BEGIN Entries supplied

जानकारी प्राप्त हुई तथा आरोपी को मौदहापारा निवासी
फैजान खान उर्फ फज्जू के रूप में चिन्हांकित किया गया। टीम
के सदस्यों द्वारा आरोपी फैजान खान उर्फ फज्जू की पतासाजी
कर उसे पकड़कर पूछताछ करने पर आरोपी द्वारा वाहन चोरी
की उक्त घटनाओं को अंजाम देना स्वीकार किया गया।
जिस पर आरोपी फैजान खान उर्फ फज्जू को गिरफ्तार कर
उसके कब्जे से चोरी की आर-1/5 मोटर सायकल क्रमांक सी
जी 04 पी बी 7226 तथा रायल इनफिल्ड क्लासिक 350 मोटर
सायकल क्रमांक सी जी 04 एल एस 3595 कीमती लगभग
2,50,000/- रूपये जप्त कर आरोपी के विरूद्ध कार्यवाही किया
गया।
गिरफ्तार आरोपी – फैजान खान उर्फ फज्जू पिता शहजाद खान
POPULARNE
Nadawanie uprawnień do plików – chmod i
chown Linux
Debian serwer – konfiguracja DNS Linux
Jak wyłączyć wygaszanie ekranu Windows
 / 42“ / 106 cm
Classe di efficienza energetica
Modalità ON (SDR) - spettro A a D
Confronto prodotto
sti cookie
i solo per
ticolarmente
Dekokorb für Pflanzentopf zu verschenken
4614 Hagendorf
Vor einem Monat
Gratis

END Entries supplied
BEGIN Entries supplied

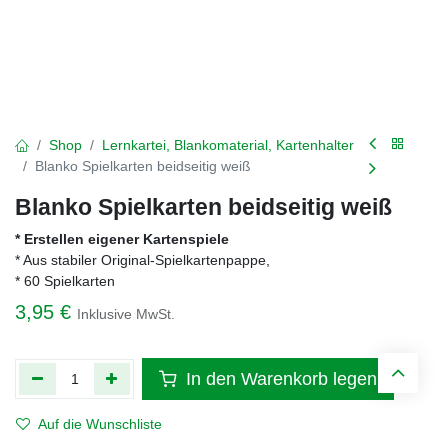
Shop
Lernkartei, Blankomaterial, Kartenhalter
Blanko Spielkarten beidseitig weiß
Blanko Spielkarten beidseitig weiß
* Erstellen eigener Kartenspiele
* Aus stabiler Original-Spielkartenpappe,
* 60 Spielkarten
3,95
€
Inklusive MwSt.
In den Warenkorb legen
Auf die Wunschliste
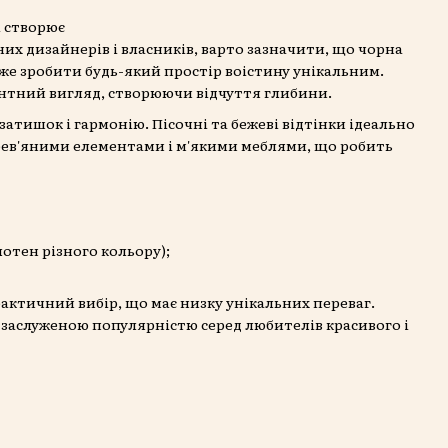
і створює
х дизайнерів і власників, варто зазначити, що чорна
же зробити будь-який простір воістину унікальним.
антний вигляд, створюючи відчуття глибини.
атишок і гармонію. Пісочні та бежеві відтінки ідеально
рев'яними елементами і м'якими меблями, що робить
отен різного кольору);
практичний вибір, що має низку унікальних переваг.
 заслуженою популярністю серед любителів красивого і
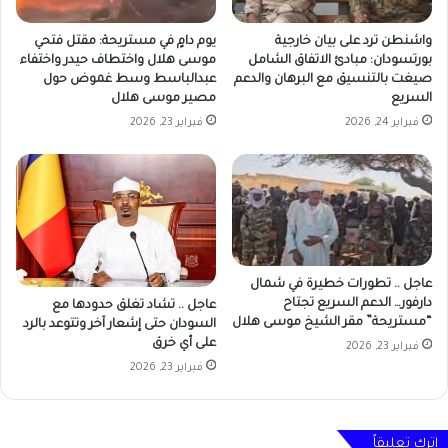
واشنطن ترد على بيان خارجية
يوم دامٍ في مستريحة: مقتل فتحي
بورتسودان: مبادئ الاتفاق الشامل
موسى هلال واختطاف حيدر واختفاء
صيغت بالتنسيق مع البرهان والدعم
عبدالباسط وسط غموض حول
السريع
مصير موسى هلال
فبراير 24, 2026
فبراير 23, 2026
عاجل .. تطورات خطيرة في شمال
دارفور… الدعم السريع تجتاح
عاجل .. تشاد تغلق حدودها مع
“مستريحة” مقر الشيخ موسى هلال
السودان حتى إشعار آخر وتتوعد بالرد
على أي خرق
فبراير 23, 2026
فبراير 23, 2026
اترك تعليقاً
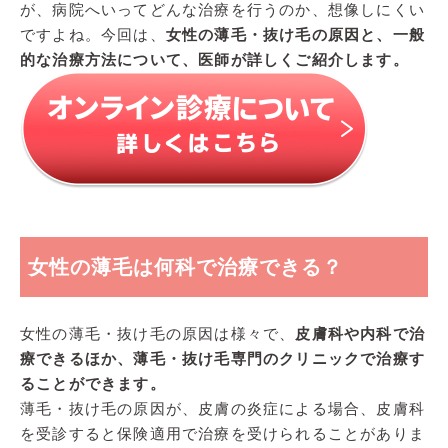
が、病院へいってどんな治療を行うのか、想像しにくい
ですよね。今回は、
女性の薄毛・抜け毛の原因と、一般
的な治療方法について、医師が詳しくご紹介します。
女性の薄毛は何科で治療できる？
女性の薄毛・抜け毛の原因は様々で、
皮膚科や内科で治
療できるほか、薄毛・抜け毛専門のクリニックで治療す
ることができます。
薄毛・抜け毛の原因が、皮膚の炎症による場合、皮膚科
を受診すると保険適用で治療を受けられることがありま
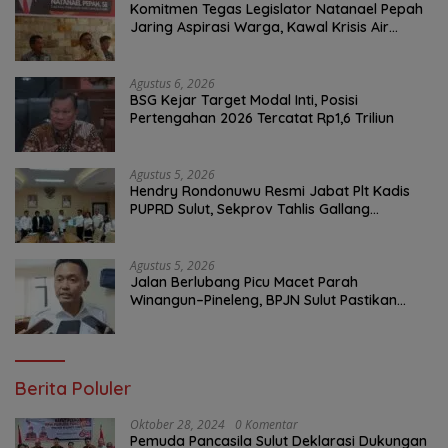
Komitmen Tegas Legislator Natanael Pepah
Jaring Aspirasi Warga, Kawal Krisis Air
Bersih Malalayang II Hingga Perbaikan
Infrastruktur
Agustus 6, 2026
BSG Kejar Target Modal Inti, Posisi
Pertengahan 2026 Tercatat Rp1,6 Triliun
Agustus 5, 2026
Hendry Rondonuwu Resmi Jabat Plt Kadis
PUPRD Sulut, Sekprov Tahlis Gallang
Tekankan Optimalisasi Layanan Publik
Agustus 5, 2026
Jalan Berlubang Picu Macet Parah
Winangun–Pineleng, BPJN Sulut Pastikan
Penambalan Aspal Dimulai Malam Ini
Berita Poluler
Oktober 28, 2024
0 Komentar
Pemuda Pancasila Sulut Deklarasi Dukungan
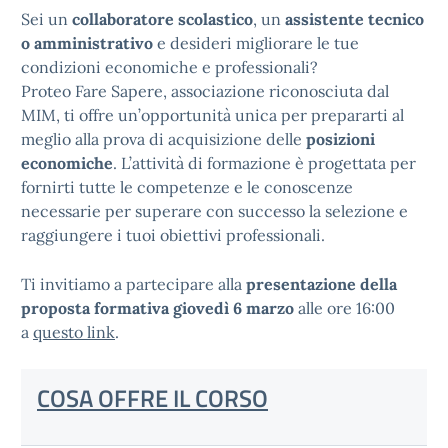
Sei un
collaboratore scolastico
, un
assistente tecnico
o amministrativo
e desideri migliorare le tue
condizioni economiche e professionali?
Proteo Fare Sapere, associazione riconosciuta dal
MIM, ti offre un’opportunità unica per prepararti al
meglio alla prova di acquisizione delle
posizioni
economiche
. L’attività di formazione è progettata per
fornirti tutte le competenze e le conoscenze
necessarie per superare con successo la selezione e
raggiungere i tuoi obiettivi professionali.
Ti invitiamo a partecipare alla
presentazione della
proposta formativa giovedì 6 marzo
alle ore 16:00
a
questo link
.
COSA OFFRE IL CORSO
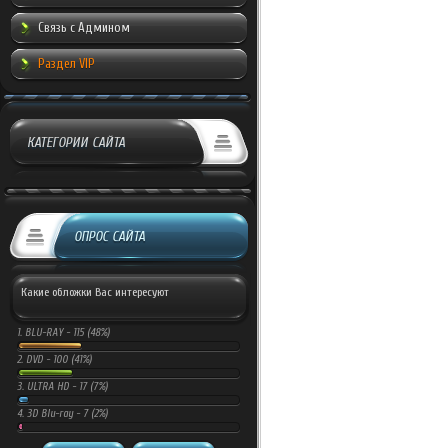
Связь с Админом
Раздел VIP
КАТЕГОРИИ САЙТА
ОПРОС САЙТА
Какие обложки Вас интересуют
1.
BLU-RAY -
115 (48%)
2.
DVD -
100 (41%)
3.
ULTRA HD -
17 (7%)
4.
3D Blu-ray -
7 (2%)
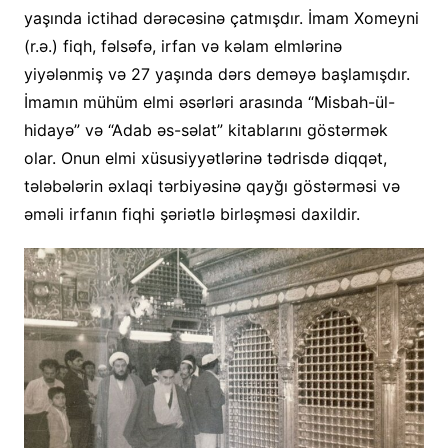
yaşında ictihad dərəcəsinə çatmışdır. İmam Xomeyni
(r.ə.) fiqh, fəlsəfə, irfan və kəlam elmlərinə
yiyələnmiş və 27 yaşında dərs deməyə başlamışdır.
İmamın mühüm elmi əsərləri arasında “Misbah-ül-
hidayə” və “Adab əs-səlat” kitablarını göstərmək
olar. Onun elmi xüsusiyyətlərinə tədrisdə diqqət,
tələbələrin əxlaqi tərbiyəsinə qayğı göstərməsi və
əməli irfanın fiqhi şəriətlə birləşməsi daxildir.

END Entries supplied

▶ [Exercise goal]:
Using the entries above, give back exactly the line containing "जानकारी प्राप्त हुई", the line containing "Classe di efficienza energetica", and every line between them, and nothing else.

▶ [Task output]:
जानकारी प्राप्त हुई तथा आरोपी को मौदहापारा निवासी
फैजान खान उर्फ फज्जू के रूप में चिन्हांकित किया गया। टीम
के सदस्यों द्वारा आरोपी फैजान खान उर्फ फज्जू की पतासाजी
कर उसे पकड़कर पूछताछ करने पर आरोपी द्वारा वाहन चोरी
की उक्त घटनाओं को अंजाम देना स्वीकार किया गया।
जिस पर आरोपी फैजान खान उर्फ फज्जू को गिरफ्तार कर
उसके कब्जे से चोरी की आर-1/5 मोटर सायकल क्रमांक सी
जी 04 पी बी 7226 तथा रायल इनफिल्ड क्लासिक 350 मोटर
सायकल क्रमांक सी जी 04 एल एस 3595 कीमती लगभग
2,50,000/- रूपये जप्त कर आरोपी के विरूद्ध कार्यवाही किया
गया।
गिरफ्तार आरोपी – फैजान खान उर्फ फज्जू पिता शहजाद खान
POPULARNE
Nadawanie uprawnień do plików – chmod i
chown Linux
Debian serwer – konfiguracja DNS Linux
Jak wyłączyć wygaszanie ekranu Windows
 / 42“ / 106 cm
Classe di efficienza energetica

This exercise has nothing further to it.